To view this discussion on the web visit https://groups.google.com/d/msgid/clic-list/e16b79bf-73f6-4eae-8040-51a04c675434n%40googlegroups.com.

Pei You

unread,
Feb 22, 2021, 7:36:23 PM2/22/21
to Workshop and Challenge on Learned Image Compression (CLIC)
Dear Lucas,
Thank you. I'll check the reconstruction images after you send to me.

Yes, we calculate PSNR for the average MSE, and we also use the metric calculation scripts you provided when you reply to other challengers. The results are same.

Erfan Noury

unread,
Feb 22, 2021, 9:54:38 PM2/22/21
to Workshop and Challenge on Learned Image Compression (CLIC)
I think one issue might be non-deterministic cuDNN computations (floating point operations) if you run your model on GPU. Even if you are encoding your images on a GPU on the same Docker image, during decoding due to this non-determinism, some differences in computation might happen that would cause problems in the decoding process.
You can enforce cuDNN determinism in TensorFlow using the TF_CUDNN_DETERMINISTIC=1 env var and I think PyTorch has similar mechanisms for enforcing determinism in cuDNN.
This is just a guess, I’m not sure your issue is related to this problem.

Pei You

unread,
Feb 22, 2021, 10:29:16 PM2/22/21
to Workshop and Challenge on Learned Image Compression (CLIC)
Actually, we have encountered non-deterministic issues when running our model on GPU before.
So this time, we encode using CPU and submit the result to the same CPU docker.
I'm not sure whether it is still non-deterministic issue, maybe reconstruction images can give me some hints.

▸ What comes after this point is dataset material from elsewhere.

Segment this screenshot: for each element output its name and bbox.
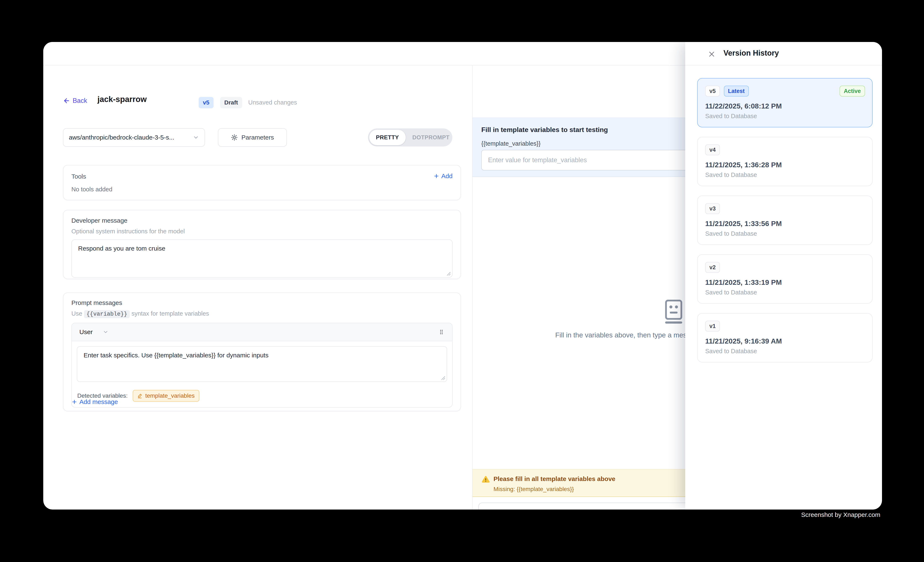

Thank you very much for sharing the solution, we will try your methods and submit to GPU docker to see the results.



Pei You

unread,
Feb 26, 2021, 3:35:46 AM2/26/21
to Workshop and Challenge on Learned Image Compression (CLIC)
Dear Erfan,

We tested your methods, but still the issue occured, seems it is not related to non-deterministic issue.

These two days we have tested on multiple servers and find out that during convolution calculation, results may be different, perhaps due to different float calculation precision?
And this issue caused the problem:
    Encode and decode on one server, no problem.
    Encode and decode on different servers, problem may occurs, since encoded bin files differ a little.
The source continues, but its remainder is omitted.